Attali’s plan was warmly received by the Socialist Party’s ex-presidential candidate, Ségolène Royal, who has staked out perhaps the most openly right-wing position of the major PS politicians. She commented: “This report has the merit of being there. We must have the intellectual honesty to look at the propositions on the table. I think that everything that goes in the direction of unclogging that which puts a brake on initiative must be taken into consideration. France needs reforms. This report has been made to help France and me, I want to help France.”
Other PS politicians criticised the report in ways that showed their fundamental agreement with its right-wing policies. Thus, Jean-Christophe Cambadélis said: “The Attali report is a supermarket, one can find anything one wants in there. Anyway, Nicolas Sarkozy will end up citing the financial crisis to justify not acting on most of the decisions the report contains.”
The strongest denunciation came from allies of Laurent Fabius, Attali’s friend and former pro-business finance minister under Mitterrand. Thus, Claude Bartolone demagogically claimed he was “scandalised by the difference between the gravity of the situation and this ‘free-market thing’ that calls for cuts in wages and social protections.”
The stamp of approval for the Attali plan came as expected from the employers’ organisation Medef (Movement of French Enterprises), which “shares the main principles and values which inspire this report: the urgency of a policy of supply, an ambitious reform of the education system, a better organisation of competition, reform of the state, the control of public expenditure and the reduction of social charges [for employers].”
Currently, the fate of the report is unclear. President Sarkozy has made it known that he will not endorse at least two of its recommendations. An increase of 1.2 percent in value-added tax (VAT) and increased taxes on incomes through the CSG (which helps pay for welfare provisions) are out of the question. Prime Minister François Fillon commented, “One thing is certain: we will not raise VAT. The priority for me is reducing public expenditure.”
Sarkozy also opposed Attali’s proposal to abolish départements, the second level of regional administration in France, created during the French Revolution.
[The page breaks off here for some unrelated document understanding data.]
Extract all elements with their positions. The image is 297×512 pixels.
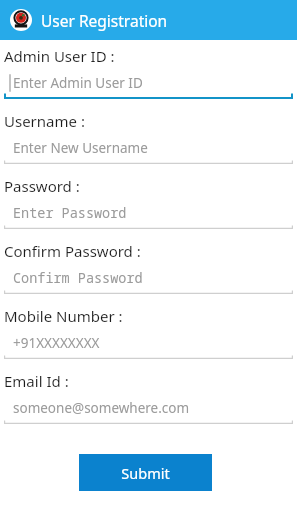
staticText: Email Id : — [4, 371, 69, 391]
button[interactable]: Enter Password — [4, 203, 293, 223]
button[interactable]: +91XXXXXXXX — [4, 333, 293, 353]
button[interactable]: someone@somewhere.com — [4, 398, 293, 418]
staticText: Confirm Password : — [4, 241, 141, 261]
staticText: User Registration — [41, 10, 168, 31]
staticText: +91XXXXXXXX — [13, 334, 100, 352]
staticText: Enter Password — [13, 204, 127, 222]
staticText: Password : — [4, 176, 80, 196]
staticText: Admin User ID : — [4, 46, 115, 66]
button[interactable]: Enter Admin User ID — [4, 73, 293, 93]
other: App logo — [10, 9, 32, 31]
button[interactable]: Submit — [79, 454, 212, 491]
staticText: Enter Admin User ID — [13, 74, 143, 92]
staticText: Enter New Username — [13, 139, 148, 157]
staticText: Username : — [4, 111, 85, 131]
button[interactable]: Confirm Password — [4, 268, 293, 288]
staticText: Mobile Number : — [4, 306, 123, 326]
button[interactable]: Enter New Username — [4, 138, 293, 158]
staticText: someone@somewhere.com — [13, 399, 190, 417]
staticText: Submit — [121, 463, 170, 483]
staticText: Confirm Password — [13, 269, 143, 287]
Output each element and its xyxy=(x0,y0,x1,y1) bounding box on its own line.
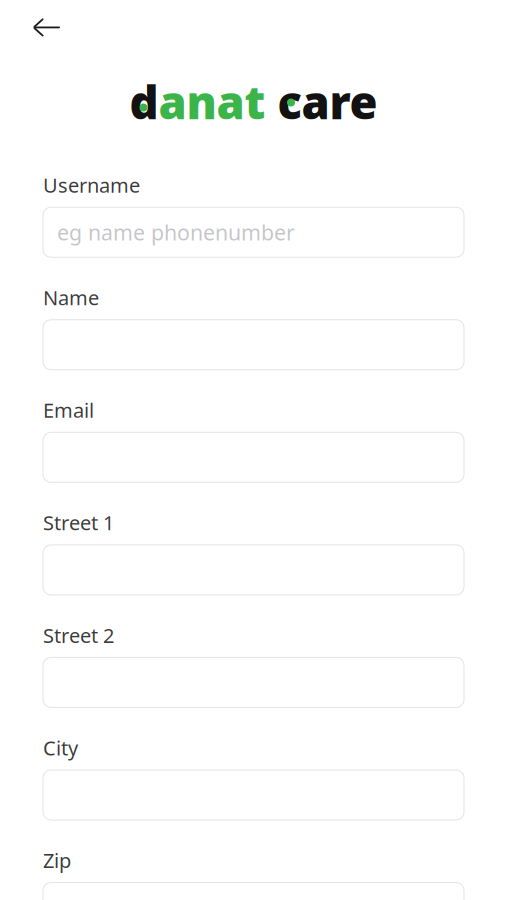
staticText: are xyxy=(302,71,378,132)
staticText: Email xyxy=(43,397,94,423)
staticText: anat xyxy=(158,71,266,132)
staticText: Street 2 xyxy=(43,622,114,648)
staticText: Name xyxy=(43,284,99,311)
staticText: Street 1 xyxy=(43,509,114,536)
button[interactable]: Back xyxy=(25,7,69,47)
staticText: Username xyxy=(43,172,140,198)
staticText: Zip xyxy=(43,847,71,874)
staticText: eg name phonenumber xyxy=(57,218,295,246)
button[interactable] xyxy=(43,432,464,482)
button[interactable]: eg name phonenumber xyxy=(43,207,464,257)
staticText: d xyxy=(130,71,158,132)
button[interactable] xyxy=(43,545,464,595)
staticText: c xyxy=(278,71,302,132)
button[interactable] xyxy=(43,657,464,707)
staticText: City xyxy=(43,734,78,761)
button[interactable] xyxy=(43,320,464,370)
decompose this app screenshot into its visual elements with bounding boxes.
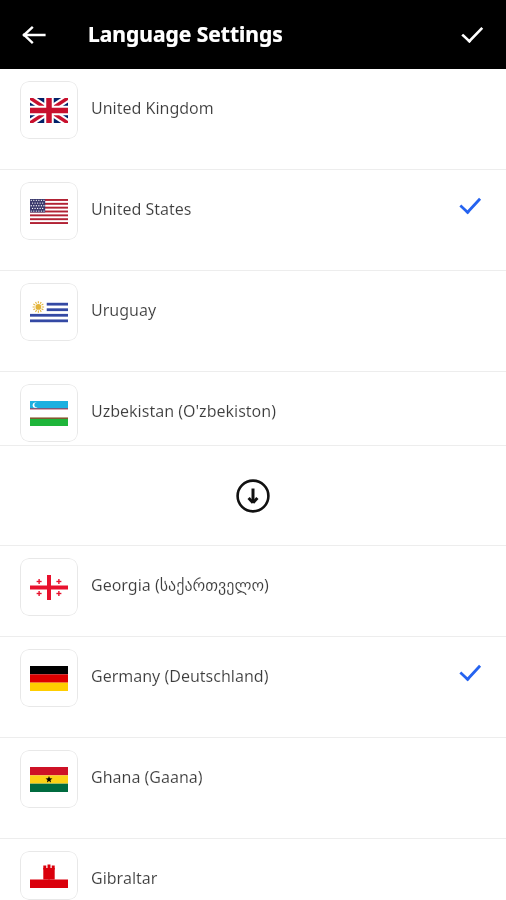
- staticText: Germany (Deutschland): [91, 665, 269, 687]
- staticText: Georgia (საქართველო): [91, 574, 269, 596]
- button[interactable]: United Kingdom: [0, 69, 506, 169]
- button[interactable]: Uzbekistan (O'zbekiston): [0, 372, 506, 445]
- staticText: Ghana (Gaana): [91, 766, 203, 788]
- button[interactable]: Ghana (Gaana): [0, 738, 506, 838]
- button[interactable]: Load more languages: [0, 446, 506, 545]
- other: Load more languages: [233, 476, 273, 516]
- button[interactable]: Gibraltar: [0, 839, 506, 900]
- button[interactable]: United States: [0, 170, 506, 270]
- button[interactable]: Confirm selection: [446, 9, 498, 61]
- staticText: Uzbekistan (O'zbekiston): [91, 400, 276, 422]
- staticText: United Kingdom: [91, 97, 214, 119]
- button[interactable]: Uruguay: [0, 271, 506, 371]
- button[interactable]: Germany (Deutschland): [0, 637, 506, 737]
- staticText: United States: [91, 198, 192, 220]
- button[interactable]: Georgia (საქართველო): [0, 546, 506, 636]
- staticText: Gibraltar: [91, 867, 158, 889]
- staticText: Uruguay: [91, 299, 157, 321]
- button[interactable]: Back: [8, 9, 60, 61]
- staticText: Language Settings: [88, 20, 283, 49]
He cited the need for “historical legitimacy” provided by the départements —essentially admitting that, with popular opinion increasingly set against him, any substantial reform of local government would immediately become intensely controversial.
Attali also raised eyebrows among members of the right-wing government party, the UMP (Union for a Popular Movement), with his invitation to encourage 250,000 more immigrants a year to fill jobs in sectors lacking manpower. He claims this would raise economic growth by 0.5 percent a year, by providing ample cheap labour in sectors notorious for bad pay and conditions, such as construction, catering and healthcare. For Sarkozy—who campaigned along nationalist lines and made his Minister for Immigration and National Identity Brice Hortefeux’s raids on immigrants and deportations a key policy focus—openly embracing such a policy would doubtless be politically complicated.
On the fundamental political issues, however, there is no principled disagreement between the UMP personnel in government and PS figures such as Attali, who are united on the need to enforce politically unpopular measures on the French masses. In a Financial Times interview that discussed the Attali report, Fillon said: “It only takes one event which strikes the French for the polls to change. All that doesn’t matter. What matters is that we have a president for five years who is determined to change things. All the rest is anecdotal.”